The writer Larry Woiwode knows America to be a land that will never truly renounce Christianity both Catholic and Protestant, and this is glowingly reflected in his fiction about the Neumiller family of North Dakota.

Much of this fiction is in the form of short stories like “The Suitor”, whose protagonist, Martin Neumiller, proposes marriage to Alpha Jones.  Martin is a Catholic Christian who receives bad vibes from Alpha’s feisty, drunken father and shortsighted Protestant mother; but the standard attachment to a major institution—i.e. marriage—brings resolution.  The parents are happy their daughter was proposed to.
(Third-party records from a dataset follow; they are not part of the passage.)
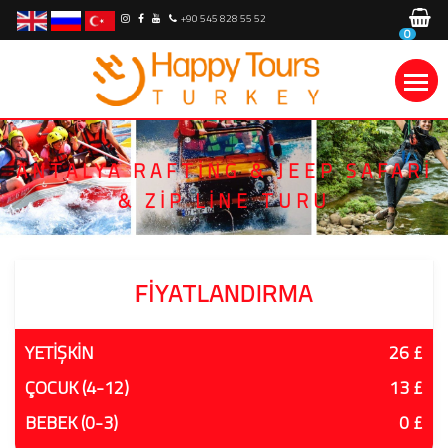
+90 545 828 55 52
0
ANTALYA RAFTING & JEEP SAFARI
& ZIP LINE TURU
FIYATLANDIRMA
YETİŞKİN
26 £
ÇOCUK (4-12)
13 £
BEBEK (0-3)
0 £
The incidents in “Marie” take place many years later, after Alpha has passed on and Martin intends to remarry.  Marie is the youngest child of the couple:  she has grown up without a mother and knows she cannot possibly fill the woman’s shoes for the family (“I can’t do anything right”).  Yet, as Marie points out, she is the one who’s alive, she is here, albeit Woiwode demonstrates his firm belief in God by making it seem that Alpha Neumiller is not really a person of the past.  Somehow she lives too, her death not looked at through a nihilistic lens.

Woiwode is a man of faith whose prose is soothingly subtle and gently penetrating.

“The Suitor” and “Marie” can be found in his book The Neumiller Stories.